**PROBLEM**
Beginning with the opening line of the entries, return every line through the one containing "Hosting Solution", both included, and nothing else. Omit pictures.

——

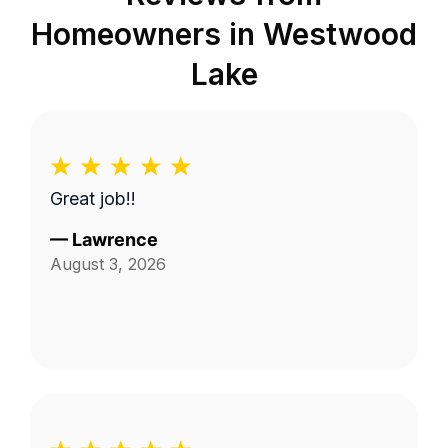
Homeowners in
Westwood
Lake
Great job!!
—
Lawrence
August 3, 2026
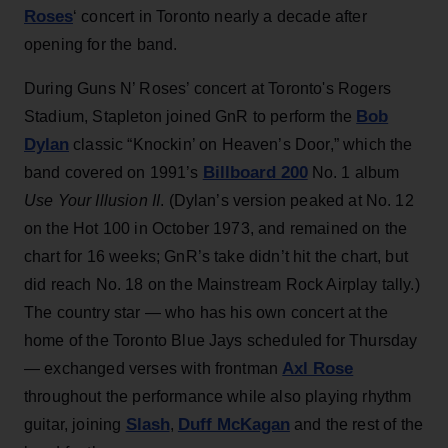
Roses
‘ concert in Toronto nearly a decade after
opening for the band.
During Guns N’ Roses’ concert at Toronto's Rogers
Bob
Stadium, Stapleton joined GnR to perform the
Dylan
classic “Knockin’ on Heaven’s Door,” which the
Billboard 200
band covered on 1991’s
No. 1 album
Use Your Illusion II
. (Dylan’s version peaked at No. 12
on the Hot 100 in October 1973, and remained on the
chart for 16 weeks; GnR’s take didn’t hit the chart, but
did reach No. 18 on the Mainstream Rock Airplay tally.)
The country star — who has his own concert at the
home of the Toronto Blue Jays scheduled for Thursday
Axl Rose
— exchanged verses with frontman
throughout the performance while also playing rhythm
Slash
Duff McKagan
guitar, joining
,
and the rest of the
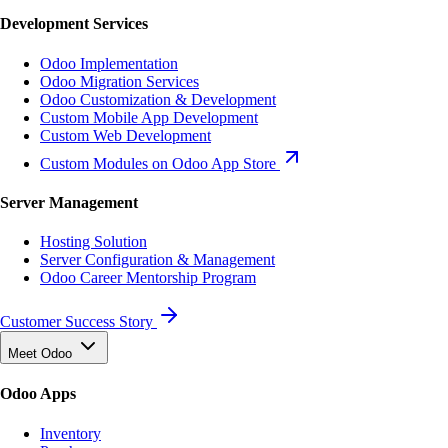
Development Services
Odoo Implementation
Odoo Migration Services
Odoo Customization & Development
Custom Mobile App Development
Custom Web Development
Custom Modules on Odoo App Store
Server Management
Hosting Solution
Server Configuration & Management
Odoo Career Mentorship Program
Customer Success Story
Meet Odoo
Odoo Apps
Inventory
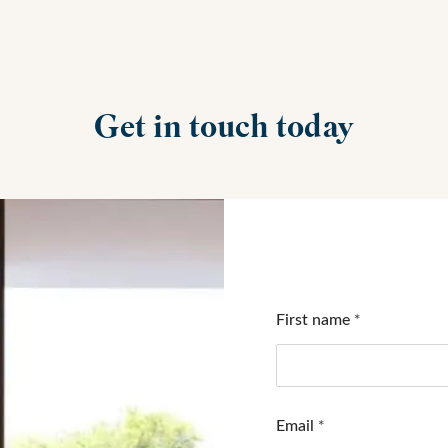
Get in touch today
First name
*
Email
*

——

**RESULT OF THE EXERCISE**
Homeowners in
Westwood
Lake
Great job!!
—
Lawrence
August 3, 2026
Roses
‘ concert in Toronto nearly a decade after
opening for the band.
During Guns N’ Roses’ concert at Toronto's Rogers
Bob
Stadium, Stapleton joined GnR to perform the
Dylan
classic “Knockin’ on Heaven’s Door,” which the
Billboard 200
band covered on 1991’s
No. 1 album
Use Your Illusion II
. (Dylan’s version peaked at No. 12
on the Hot 100 in October 1973, and remained on the
chart for 16 weeks; GnR’s take didn’t hit the chart, but
did reach No. 18 on the Mainstream Rock Airplay tally.)
The country star — who has his own concert at the
home of the Toronto Blue Jays scheduled for Thursday
Axl Rose
— exchanged verses with frontman
throughout the performance while also playing rhythm
Slash
Duff McKagan
guitar, joining
,
and the rest of the
Development Services
Odoo Implementation
Odoo Migration Services
Odoo Customization & Development
Custom Mobile App Development
Custom Web Development
Custom Modules on Odoo App Store
Server Management
Hosting Solution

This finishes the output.